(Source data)
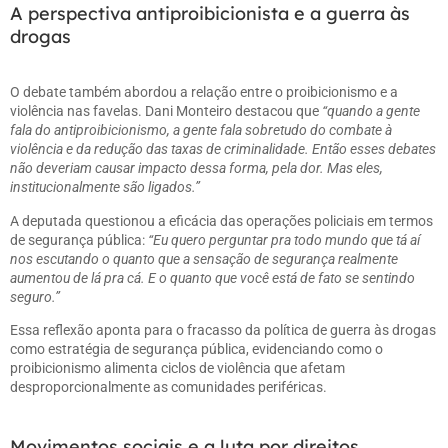
A perspectiva antiproibicionista e a guerra às
drogas
O debate também abordou a relação entre o proibicionismo e a
violência nas favelas. Dani Monteiro destacou que
“quando a gente
fala do antiproibicionismo, a gente fala sobretudo do combate à
violência e da redução das taxas de criminalidade. Então esses debates
não deveriam causar impacto dessa forma, pela dor. Mas eles,
institucionalmente são ligados.”
A deputada questionou a eficácia das operações policiais em termos
de segurança pública:
“Eu quero perguntar pra todo mundo que tá aí
nos escutando o quanto que a sensação de segurança realmente
aumentou de lá pra cá. E o quanto que você está de fato se sentindo
seguro.”
Essa reflexão aponta para o fracasso da política de guerra às drogas
como estratégia de segurança pública, evidenciando como o
proibicionismo alimenta ciclos de violência que afetam
desproporcionalmente as comunidades periféricas.
Movimentos sociais e a luta por direitos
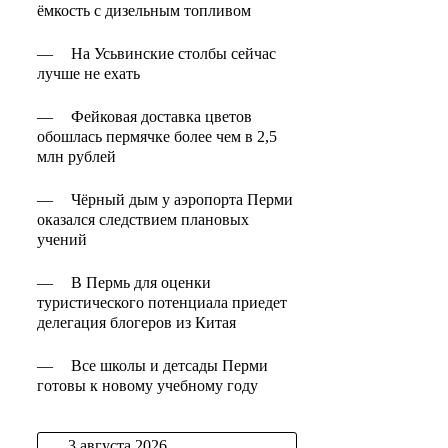
ёмкость с дизельным топливом
—
На Усьвинские столбы сейчас
лучше не ехать
—
Фейковая доставка цветов
обошлась пермячке более чем в 2,5
млн рублей
—
Чёрный дым у аэропорта Перми
оказался следствием плановых
учений
—
В Пермь для оценки
туристического потенциала приедет
делегация блогеров из Китая
—
Все школы и детсады Перми
готовы к новому учебному году
3 августа 2026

**PROBLEM DETAILS:** Your task is to set down the records shown above exactly, minus any pictures.

**OUTPUT:**
A perspectiva antiproibicionista e a guerra às
drogas
O debate também abordou a relação entre o proibicionismo e a
violência nas favelas. Dani Monteiro destacou que
“quando a gente
fala do antiproibicionismo, a gente fala sobretudo do combate à
violência e da redução das taxas de criminalidade. Então esses debates
não deveriam causar impacto dessa forma, pela dor. Mas eles,
institucionalmente são ligados.”
A deputada questionou a eficácia das operações policiais em termos
de segurança pública:
“Eu quero perguntar pra todo mundo que tá aí
nos escutando o quanto que a sensação de segurança realmente
aumentou de lá pra cá. E o quanto que você está de fato se sentindo
seguro.”
Essa reflexão aponta para o fracasso da política de guerra às drogas
como estratégia de segurança pública, evidenciando como o
proibicionismo alimenta ciclos de violência que afetam
desproporcionalmente as comunidades periféricas.
Movimentos sociais e a luta por direitos
ёмкость с дизельным топливом
—
На Усьвинские столбы сейчас
лучше не ехать
—
Фейковая доставка цветов
обошлась пермячке более чем в 2,5
млн рублей
—
Чёрный дым у аэропорта Перми
оказался следствием плановых
учений
—
В Пермь для оценки
туристического потенциала приедет
делегация блогеров из Китая
—
Все школы и детсады Перми
готовы к новому учебному году
3 августа 2026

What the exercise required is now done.